### Given records ###

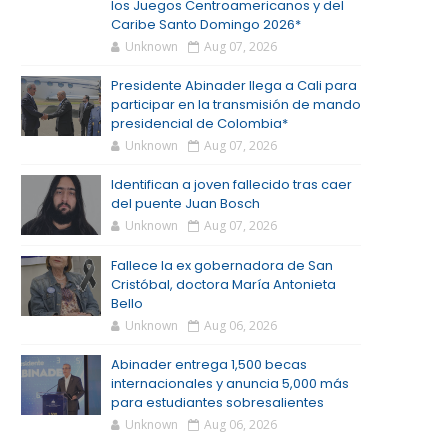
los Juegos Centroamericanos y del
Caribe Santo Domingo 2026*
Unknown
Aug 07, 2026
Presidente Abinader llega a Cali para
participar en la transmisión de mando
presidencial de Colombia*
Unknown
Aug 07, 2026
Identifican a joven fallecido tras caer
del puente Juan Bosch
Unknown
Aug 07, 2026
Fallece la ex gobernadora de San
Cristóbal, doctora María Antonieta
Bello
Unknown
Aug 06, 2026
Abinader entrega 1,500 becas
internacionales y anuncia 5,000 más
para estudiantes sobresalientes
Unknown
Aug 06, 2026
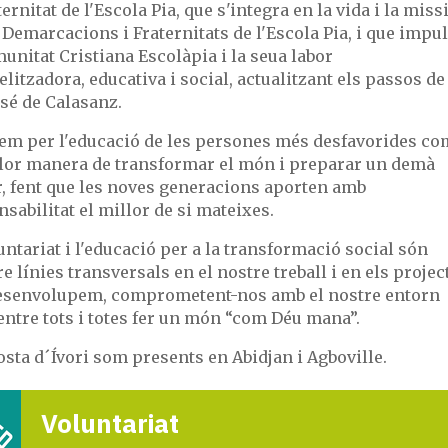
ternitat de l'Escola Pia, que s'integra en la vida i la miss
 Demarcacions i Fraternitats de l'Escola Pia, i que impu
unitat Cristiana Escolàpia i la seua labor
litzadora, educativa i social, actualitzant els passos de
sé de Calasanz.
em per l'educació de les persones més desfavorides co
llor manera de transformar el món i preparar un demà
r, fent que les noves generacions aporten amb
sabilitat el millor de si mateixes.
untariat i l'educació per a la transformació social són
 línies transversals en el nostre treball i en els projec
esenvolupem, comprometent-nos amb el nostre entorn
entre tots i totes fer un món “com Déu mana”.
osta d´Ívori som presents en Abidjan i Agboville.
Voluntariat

###

* _What the exercise asks_: Respond with the lines above, from the one that holds "em per l'educació" to the end of the listing, each repeated exactly, and with no other material.

* _Response to the task_:
em per l'educació de les persones més desfavorides co
llor manera de transformar el món i preparar un demà
r, fent que les noves generacions aporten amb
sabilitat el millor de si mateixes.
untariat i l'educació per a la transformació social són
 línies transversals en el nostre treball i en els projec
esenvolupem, comprometent-nos amb el nostre entorn
entre tots i totes fer un món “com Déu mana”.
osta d´Ívori som presents en Abidjan i Agboville.
Voluntariat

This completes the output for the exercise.